(Activity):
Copy each entry verbatim, excluding its images.

══════════════════════════════

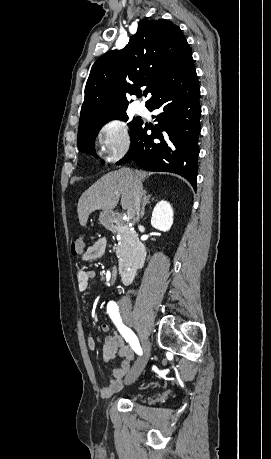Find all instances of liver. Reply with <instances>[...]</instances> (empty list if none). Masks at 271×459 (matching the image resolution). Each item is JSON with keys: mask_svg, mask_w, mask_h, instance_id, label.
Here are the masks:
<instances>
[{"mask_svg": "<svg viewBox=\"0 0 271 459\" xmlns=\"http://www.w3.org/2000/svg\"><path fill=\"white\" fill-rule=\"evenodd\" d=\"M147 176V172H141V170H134L133 172L128 168H121L117 172H109V174L102 176L98 182H95L89 190L82 194L78 202L77 212L80 226H86L90 214L95 210L112 212L119 202L120 194L123 210H132V216L136 186L142 192V182L146 180Z\"/></svg>", "mask_w": 271, "mask_h": 459, "instance_id": "liver-1", "label": "liver"}]
</instances>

══════════════════════════════

(Response):
Find all instances of liver. Reply with <instances>[...]</instances> (empty list if none). Masks at 271×459 (matching the image resolution). Each item is JSON with keys: mask_svg, mask_w, mask_h, instance_id, label.
Here are the masks:
<instances>
[{"mask_svg": "<svg viewBox=\"0 0 271 459\" xmlns=\"http://www.w3.org/2000/svg\"><path fill=\"white\" fill-rule=\"evenodd\" d=\"M147 176V172H141V170H134L133 172L128 168H121L117 172H109V174L102 176L98 182H95L89 190L82 194L78 202L77 212L80 226H86L90 214L95 210L112 212L119 202L120 194L123 210H132V216L136 186L142 192V182L146 180Z\"/></svg>", "mask_w": 271, "mask_h": 459, "instance_id": "liver-1", "label": "liver"}]
</instances>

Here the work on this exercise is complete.